Kalah awal: Leicester City dan sejarah terulang

Itu semua relatif dan dalam skema besar jelas sangat bodoh menyebut Leicester pecundang hanya beberapa hari setelah mereka memenangkan Piala FA untuk pertama kalinya dalam sejarah mereka.

Tapi bersiaplah, karena itulah yang akan kami lakukan. Bodoh seperti rubah.

Penggemar Leicester, sebagian besar, akan tetap senang dengan nasib mereka. Lima tahun terakhir sungguh luar biasa dan jika finis di posisi kelima adalah harga yang harus dibayar untuk kejayaan Wembley yang menakjubkan dan meneguhkan hidup, maka sebagian besar orang akan dengan senang hati membayarnya.

Namun bagi klub, dan khususnya bagi Brendan Rodgers, kehilangan empat besar lagi setelah keterpurukan musim lalu akan menjadi sebuah kesalahan besar.

Mitigasi sangat banyak. Perjalanan Piala FA telah sepenuhnya dibenarkan tetapi tidak diragukan lagi menguras tenaga, paling tidak karena mitigasi nomor dua, daftar cedera konyol Leicester. Bahkan sekarang mereka belum kembali ke kekuatan penuh, dengan absennya Harvey Barnes sangat terasa. Sebelum dia dikeluarkan dari daftar, gol datang dari berbagai penjuru.
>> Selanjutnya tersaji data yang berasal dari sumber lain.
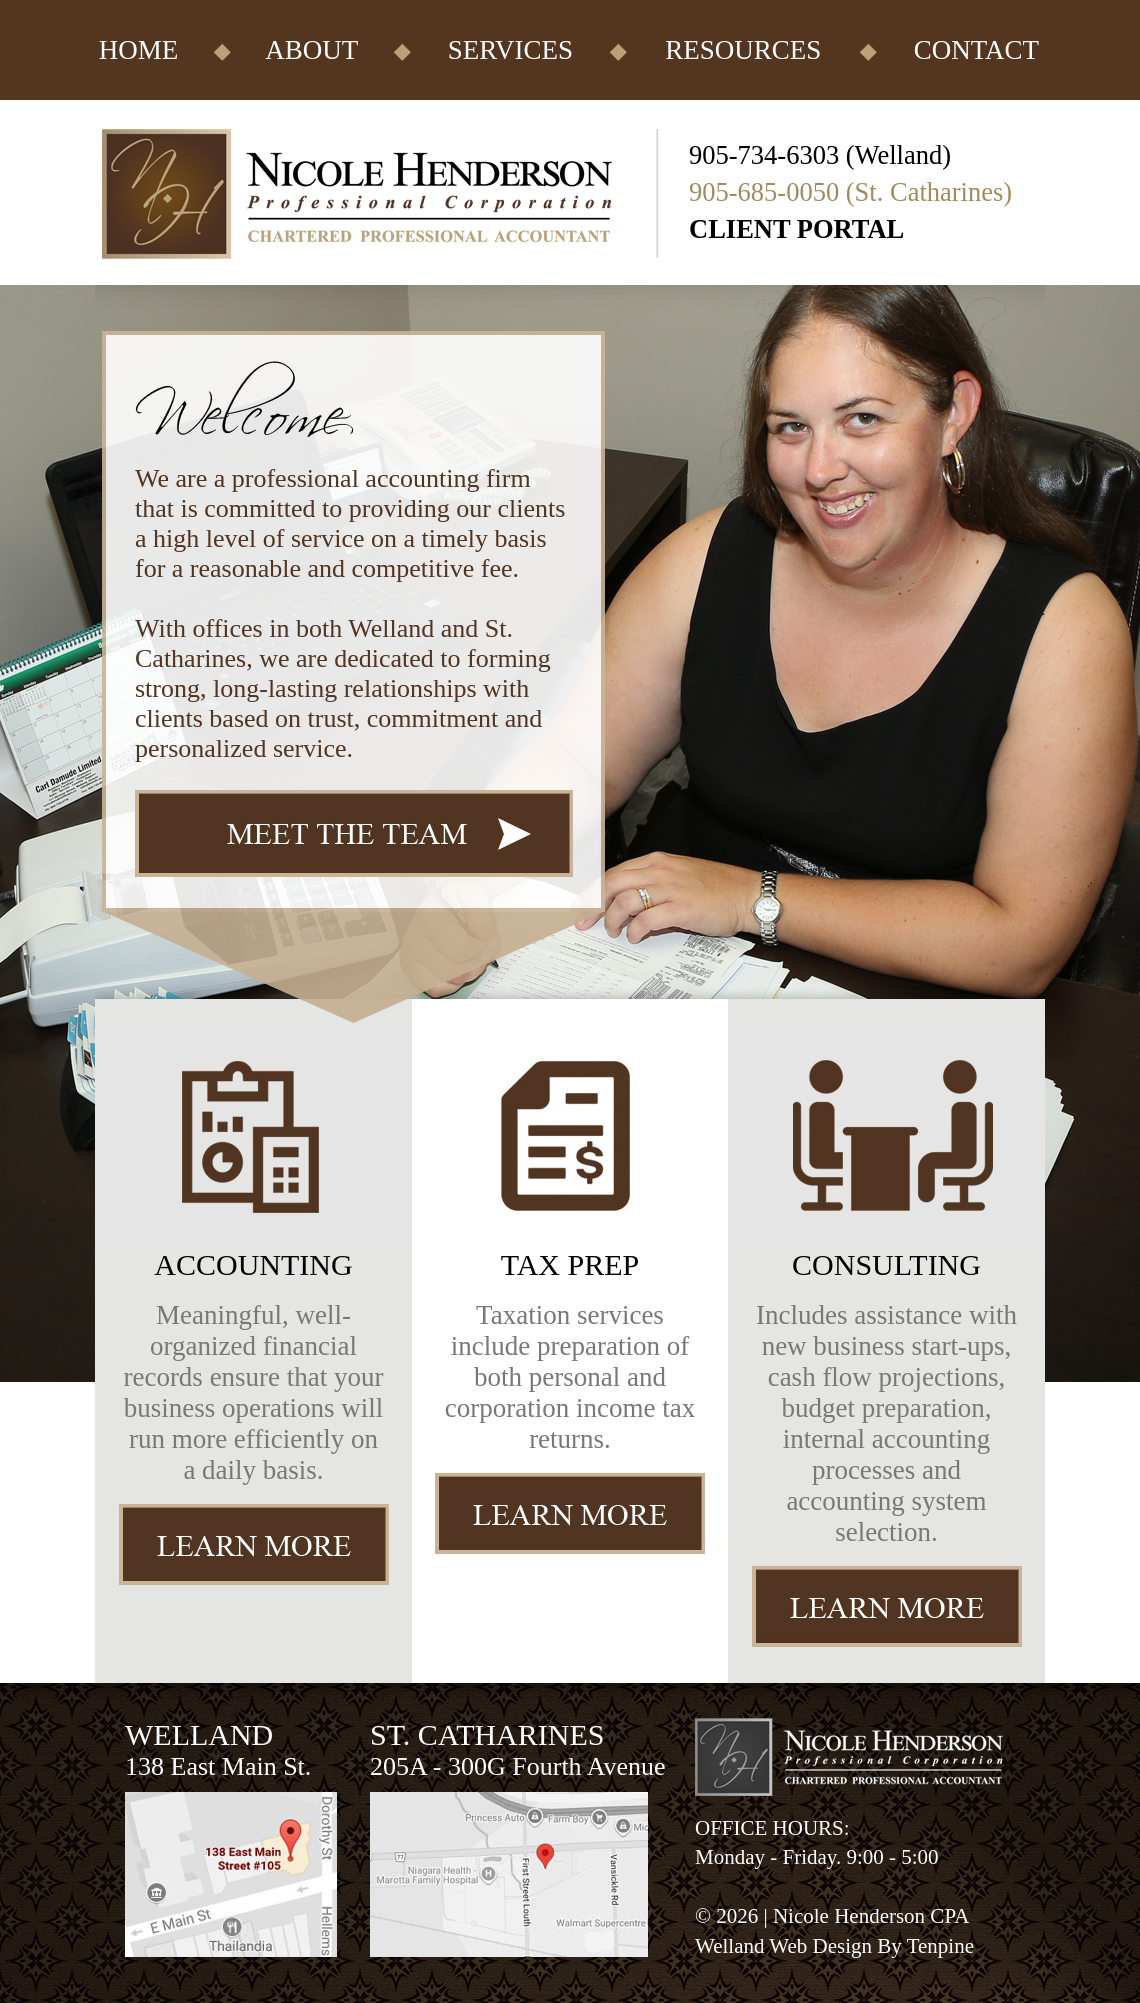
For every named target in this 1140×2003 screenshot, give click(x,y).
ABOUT (311, 50)
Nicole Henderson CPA (871, 1916)
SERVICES (510, 50)
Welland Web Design (783, 1946)
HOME (139, 50)
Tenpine (940, 1946)
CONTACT (976, 50)
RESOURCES (743, 50)
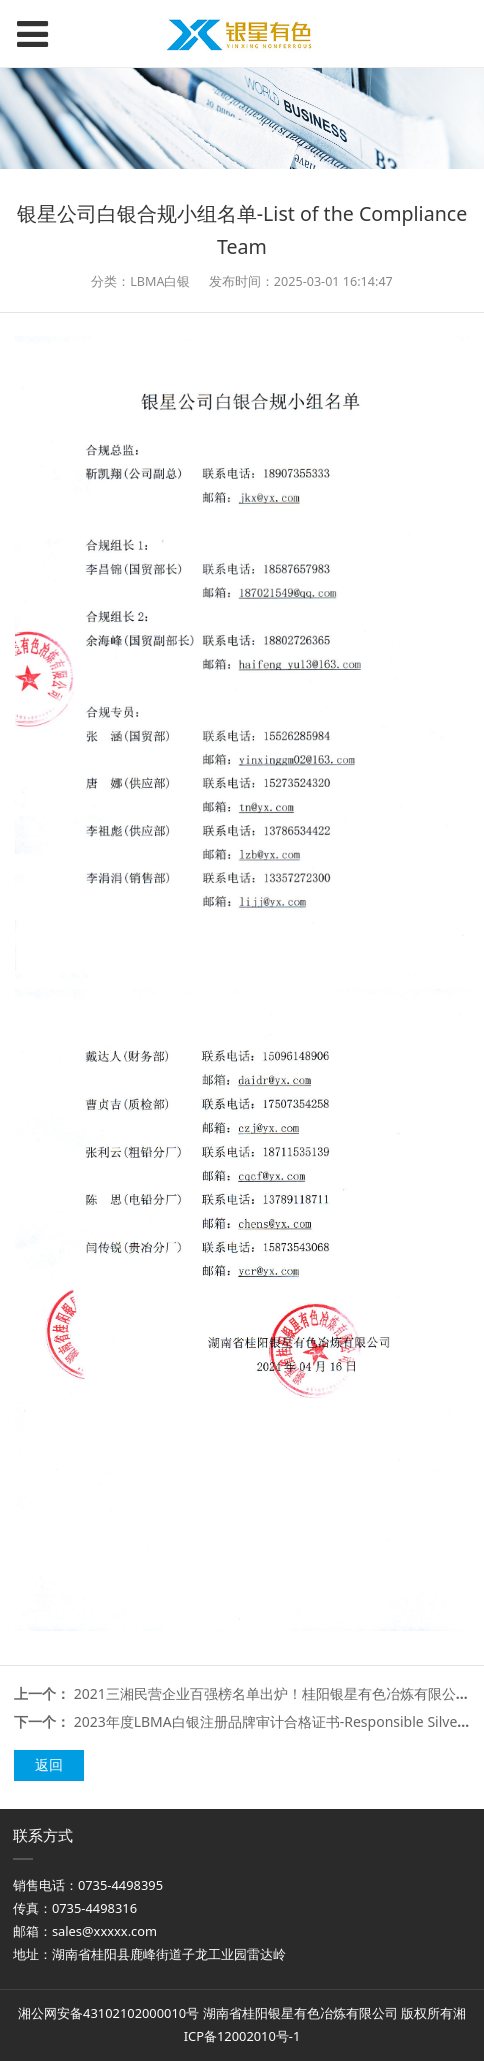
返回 (49, 1764)
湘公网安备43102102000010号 (108, 2013)
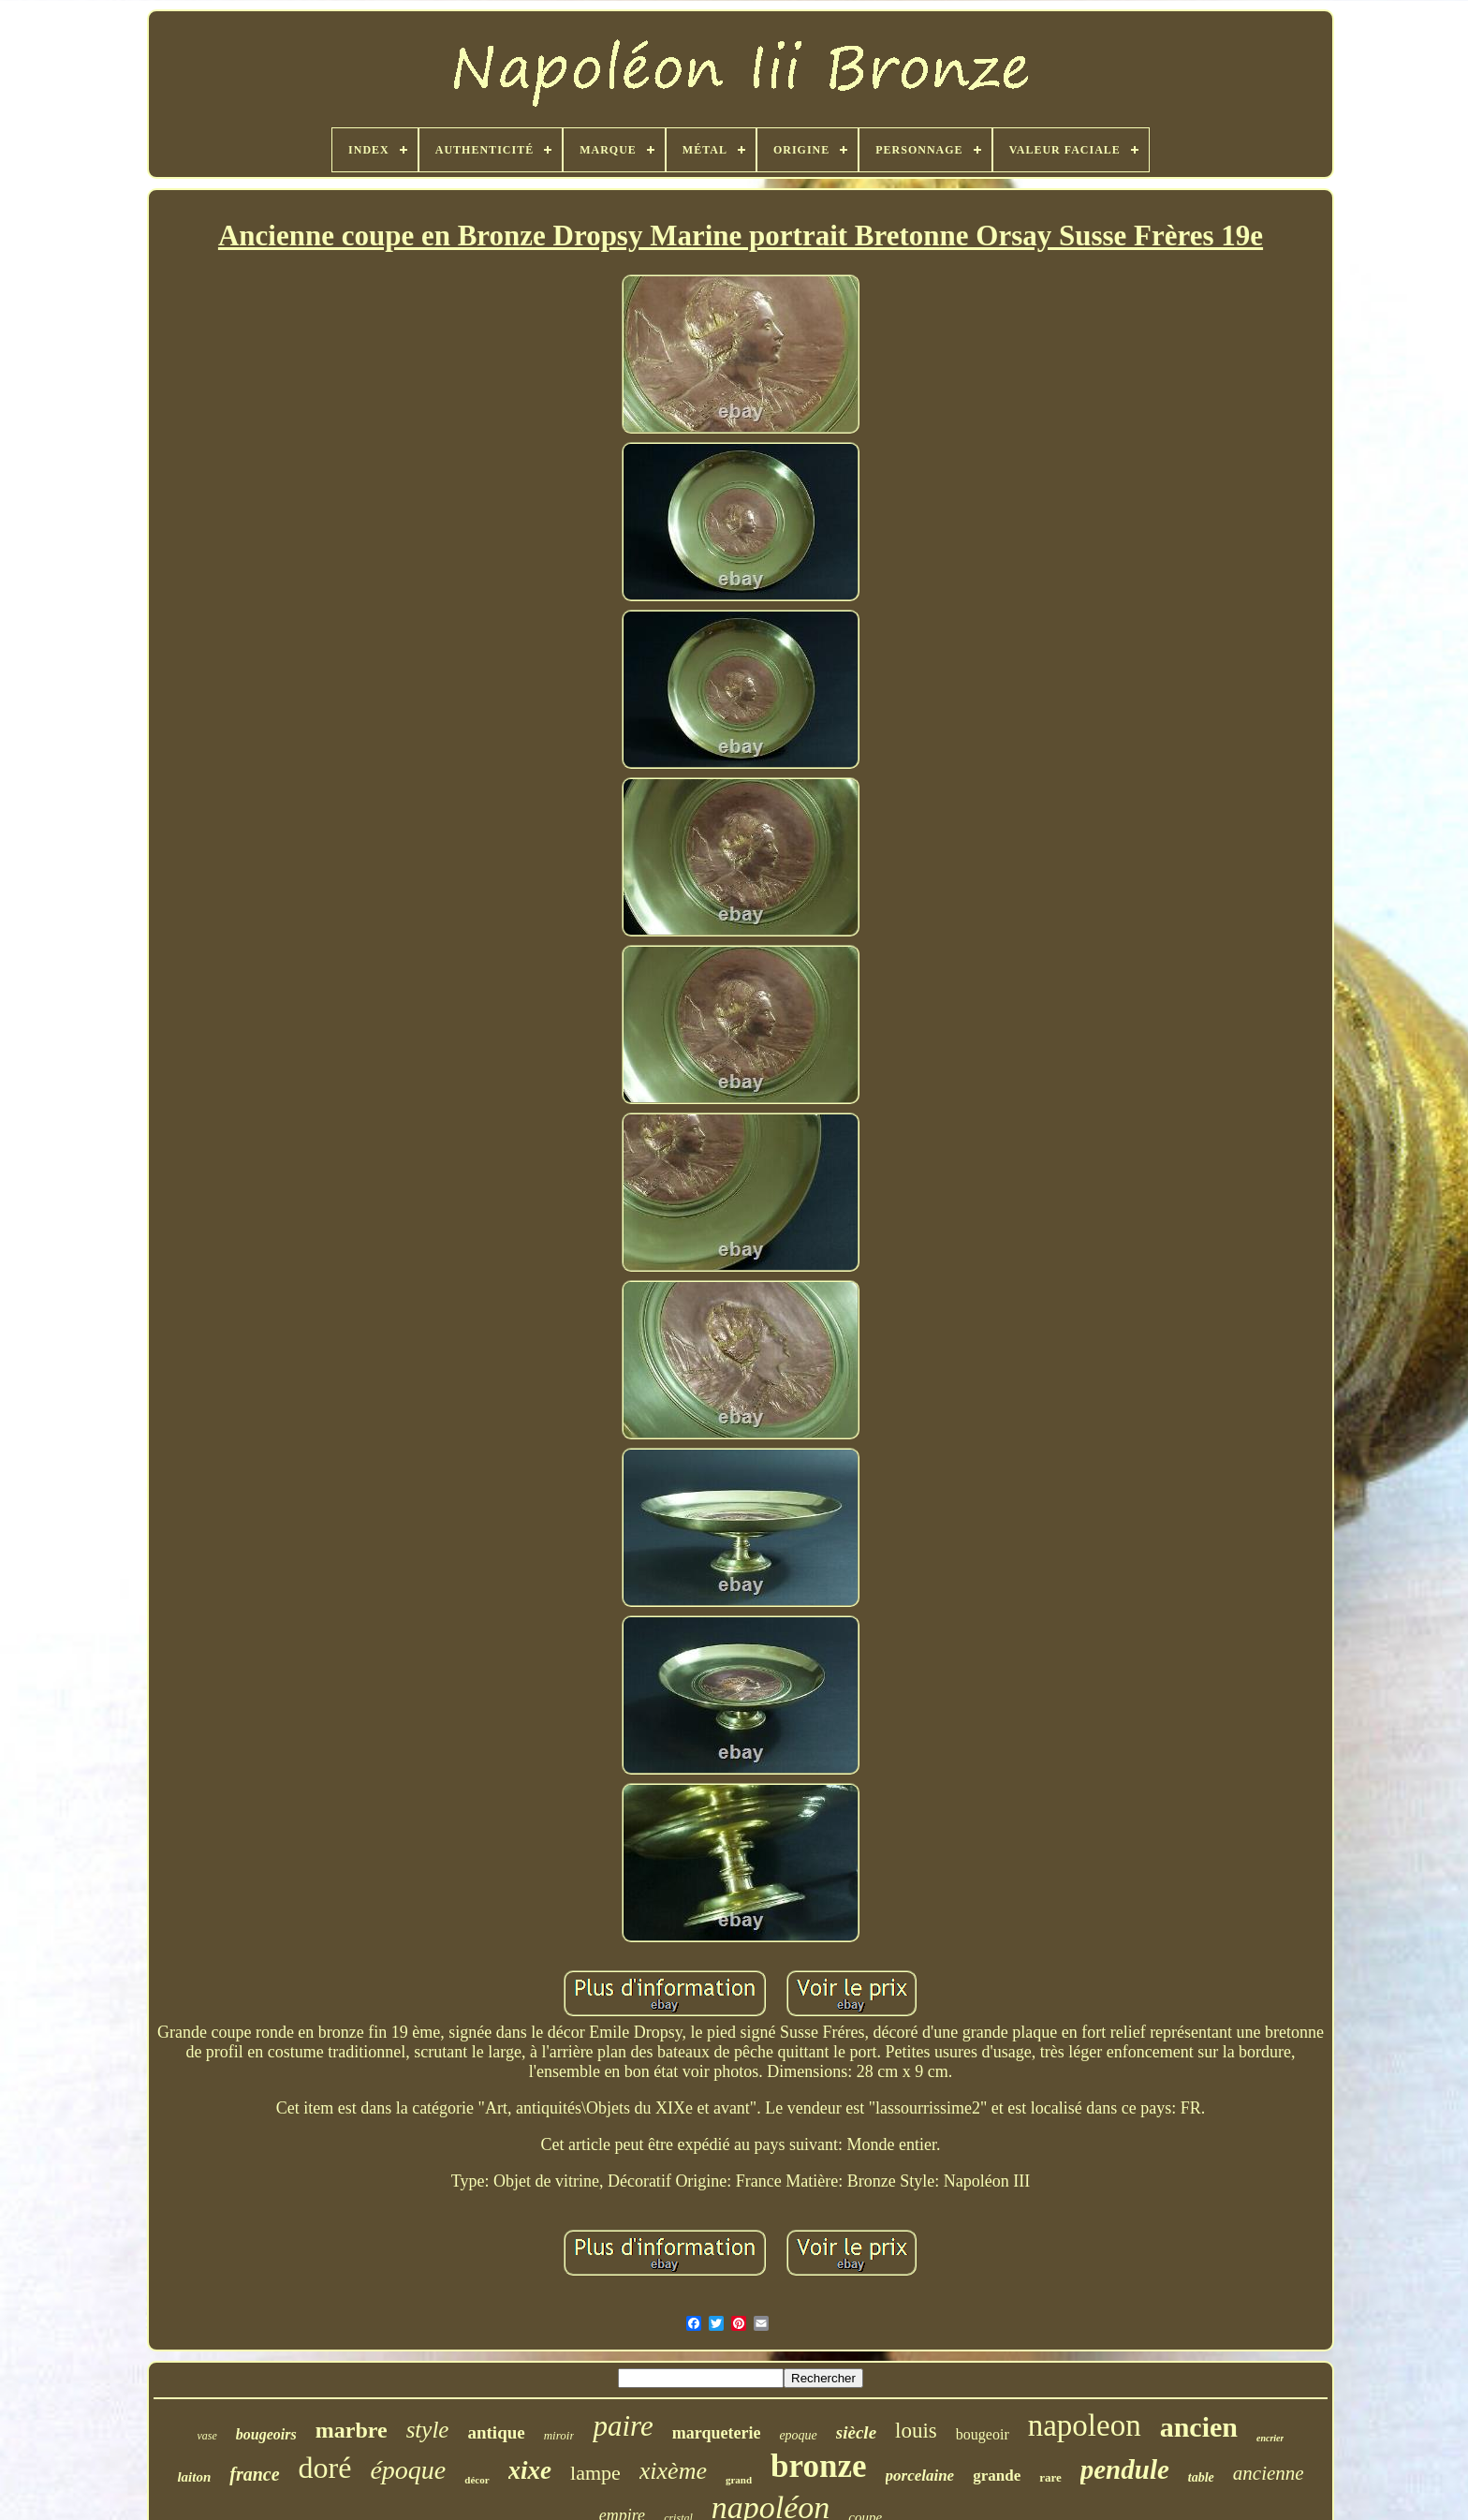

Sejak itu, hampir semuanya adalah Kelechi Iheanacho, yang pada hari Selasa menjadi pemain pertama yang mencetak gol setiap hari dalam seminggu dalam satu musim Premier League, yang menurut kami seharusnya menjadikannya pemenang awal.

Bagaimanapun, intinya adalah hilangnya sebagian besar sumber gol The Foxes tanpa Barnes jelas bukan suatu kebetulan.


Pemenang Awal: Graham Potter dan sepotong Potterball yang tepat waktu


Namun yang terpenting, dan sekali lagi dapat dimengerti, mereka terlihat sangat lelah. Final Piala FA seharusnya menjadi babak penutup musim yang gemilang. Takdir telah bersekongkol untuk memaksa mereka memainkan dua encore yang sangat penting dan itu menuntut jumlah yang sangat besar.

Sementara babak pertama di Stamford Bridge sebagian besar dihabiskan dengan aTimo Werner mengolok-olok negeri ajaib, tidak dapat dihindari fakta bahwa Leicester sama sekali absen. Meskipun Werner yang berlutut saat merayakan gol yang dia tahu akan dianulir adalah salah satu pemandangan terbaik musim ini, tidak ada keraguan bahwa skor akhir babak pertama tanpa gol tidak mungkin bertahan.

Leicester telah berada di empat besar selama enam minggu musim ini dan pertandingan permanen sejak Desember. Bahkan tanpa kenangan kegagalan Project Restart musim lalu, melewatkannya saat ini akan menjadi sebuah pil yang sulit untuk diterima.

Namun jika Liverpool memenangkan dua pertandingan terakhir mereka, itulah nasib yang menanti Leicester, bahkan jika mereka berhasil mengalahkan tim Tottenham yang masih memiliki pertandingan sepak bola Eropa di hari terakhir. Selisih gol masih bisa menjadi faktor, namun setelah berada di empat besar hampir sepanjang musim, Leicester kini menghadapi pertandingan terakhir yang sulit dan nasib mereka hanya berada di tangan mereka sendiri.

Fakta bahwa Tottenham yang akan dihadapi Leicester di hari terakhir juga penting – bukan hanya karena ini berarti tingkat kesulitan yang lebih tinggi daripada yang optimal untuk pertandingan semacam itu. Tidak ada contoh yang lebih jelas daripada Spurs tentang betapa sulitnya untuk terus berusaha melampaui berat badan Anda selamanya, dan bagaimana setiap tim memiliki umur simpan. Leicester setidaknya punya trofi yang bisa ditunjukkan saat mereka bermain di bawah sinar matahari, tapi akan sangat menyakitkan jika para penggemar tidak melihat tim bagus ini bermain di level tertinggi Eropa.

Peluang ini tidak bisa terus-menerus diabaikan; tidak ada jaminan mereka akan datang lagi.